Personal risks, including non-occupational diseases, injuries caused by personal conditions like a trick knee, and injuries caused by personal enemies are generally not compensable. For example, an employee who is simply walking down a defect-free hallway who has her knee go out and falls would not have an injury arising out of her employment, because the risk to her was personal and not work related. The exception to the rule exists where the workplace conditions significantly contribute to the injury or expose the employee to added or increased risk of injury. In these situations, it will still be important to establish that the area where the petitioner was working or walking was free of defects, and there was nothing about the workplace that increased the risk to the employee.
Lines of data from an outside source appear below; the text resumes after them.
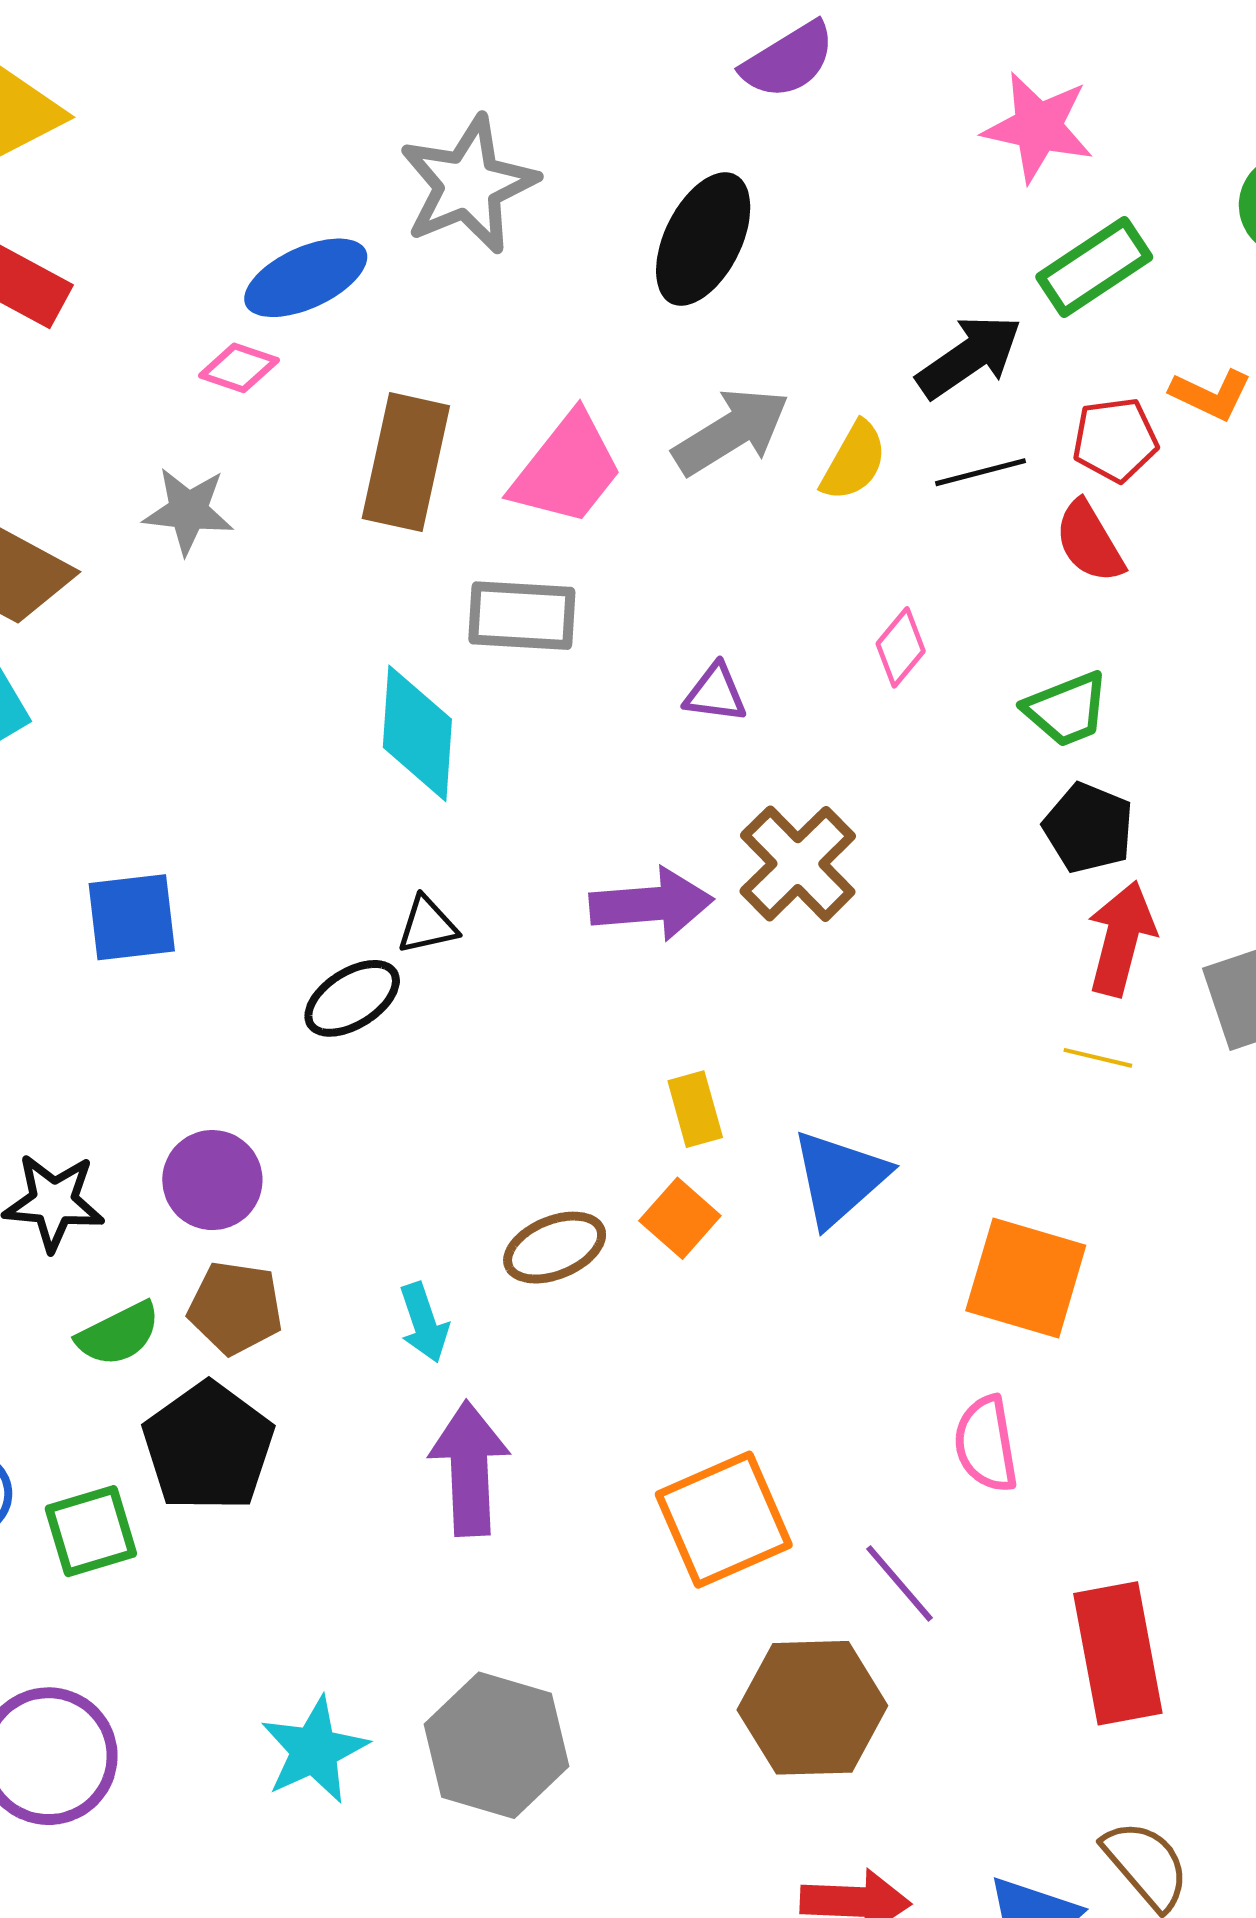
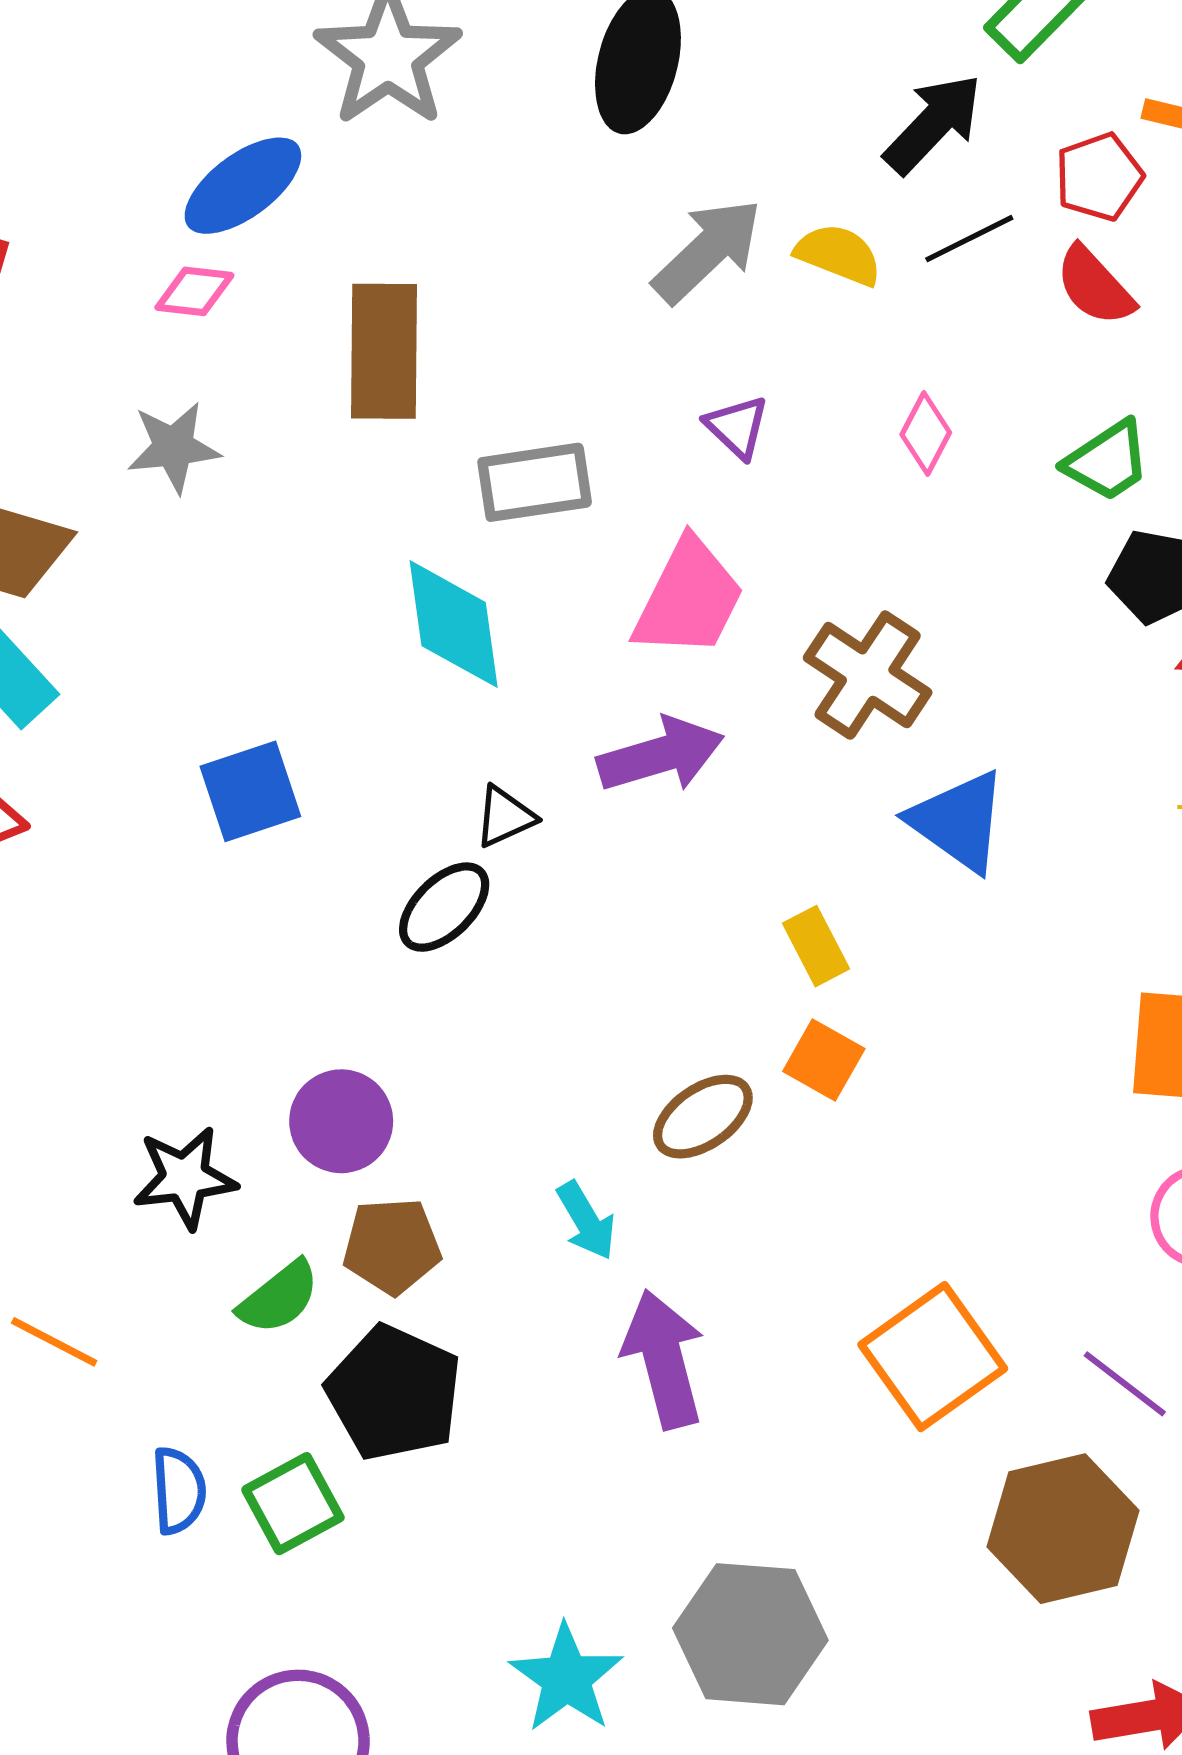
yellow semicircle: (854, 461) -> (839, 255), turned -86
pink trapezoid: (567, 469) -> (689, 598), moved
purple triangle: (715, 693) -> (737, 427), moved, turned 48
purple arrow: (651, 904) -> (661, 755), moved
blue square: (132, 917) -> (250, 791), moved
blue triangle: (839, 1178) -> (958, 821), moved, turned -31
Likewise, neutral risks have no particular employment or personal characteristics and are generally considered not to arise out of employment. Neutral risks include stray bullets, dog bites, lunatic attacks, lightning strikes, bombing, and hurricanes. If the exposure was to a neutral risk, the case can be compensable only if the employee was exposed to that risk to a greater degree than that encountered by the general public. The increased risk can be qualitative, such as some aspect of the employment that contributes to the risk, or quantitative, such as where the employee is exposed to a common risk more frequently than the general public. The main thing to note in McAllister is that a neutral risk analysis is not to be applied while determining whether the risk is directly related to the employment as found in the three-part test. Only if the three-part test is not satisfied is a neutral risk analysis appropriate. Defenses to neutral risk claims remain unchanged by the McAllister opinion.

Conclusion

McAllister clearly establishes a three-part test to determine whether an act being performed by an employee poses a risk distinctly associated with the claimant’s employment. The key for analyzing future claims most likely is to determine whether the act being performed by the employee might reasonably be anticipated to be performed as part of the employee’s job duties. What is reasonable is a fact question that will require investigation to be able to demonstrate to the Commission that, if appropriate, the activity engaged in by the petitioner at the time of the injury was something that could not reasonably have been anticipated by the employer to be performed as part of the employee’s job duties. Defenses to whether an occurrence “arises out of” employment remain. McAllister provides structure for how cases are to be analyzed in the future. Rather than remove defenses to an “arising out of” claim, McAllister clarifies the test to be applied with appropriate defenses flowing from application of the test.